(WORK ORDER): Print the records below exactly, starting at the first line and stopping after the line that contains "Impulsando nuestra presencia". Leave out any pictures.

Extracted data entries
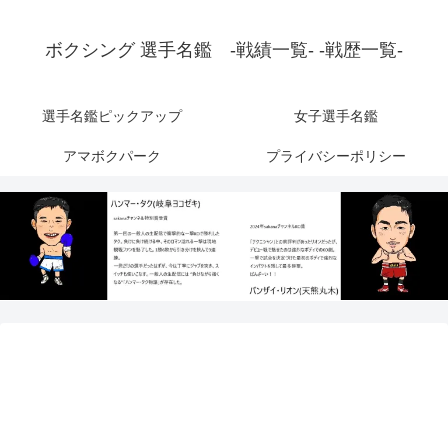
ボクシング 選手名鑑 -戦績一覧- -戦歴一覧-
選手名鑑ピックアップ
女子選手名鑑
アマボクパーク
プライバシーポリシー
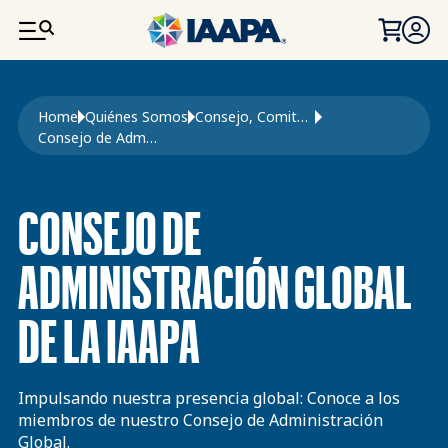
PASAR AL CONTENIDO PRINCIPAL
Ruta de navegación
Home
Quiénes Somos
Consejo, Comités y Grupos de Trabajo
Consejo de Administración
CONSEJO DE
ADMINISTRACIÓN GLOBAL
DE LA IAAPA
Impulsando nuestra presencia global: Conoce a los
miembros de nuestro Consejo de Administración
Global.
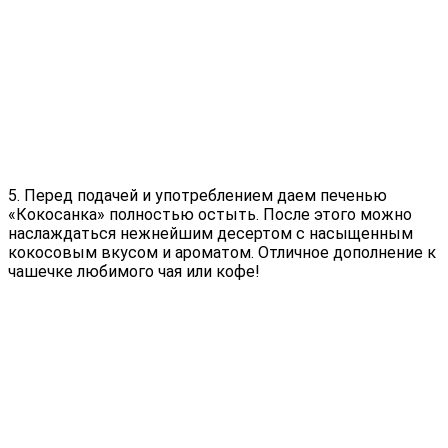
5. Перед подачей и употреблением даем печенью
«Кокосанка» полностью остыть. После этого можно
наслаждаться нежнейшим десертом с насыщенным
кокосовым вкусом и ароматом. Отличное дополнение к
чашечке любимого чая или кофе!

(RESPONSE BELOW):
ボクシング 選手名鑑 -戦績一覧- -戦歴一覧-
選手名鑑ピックアップ
女子選手名鑑
アマボクパーク
プライバシーポリシー
PASAR AL CONTENIDO PRINCIPAL
Ruta de navegación
Home
Quiénes Somos
Consejo, Comités y Grupos de Trabajo
Consejo de Administración
CONSEJO DE
ADMINISTRACIÓN GLOBAL
DE LA IAAPA
Impulsando nuestra presencia global: Conoce a los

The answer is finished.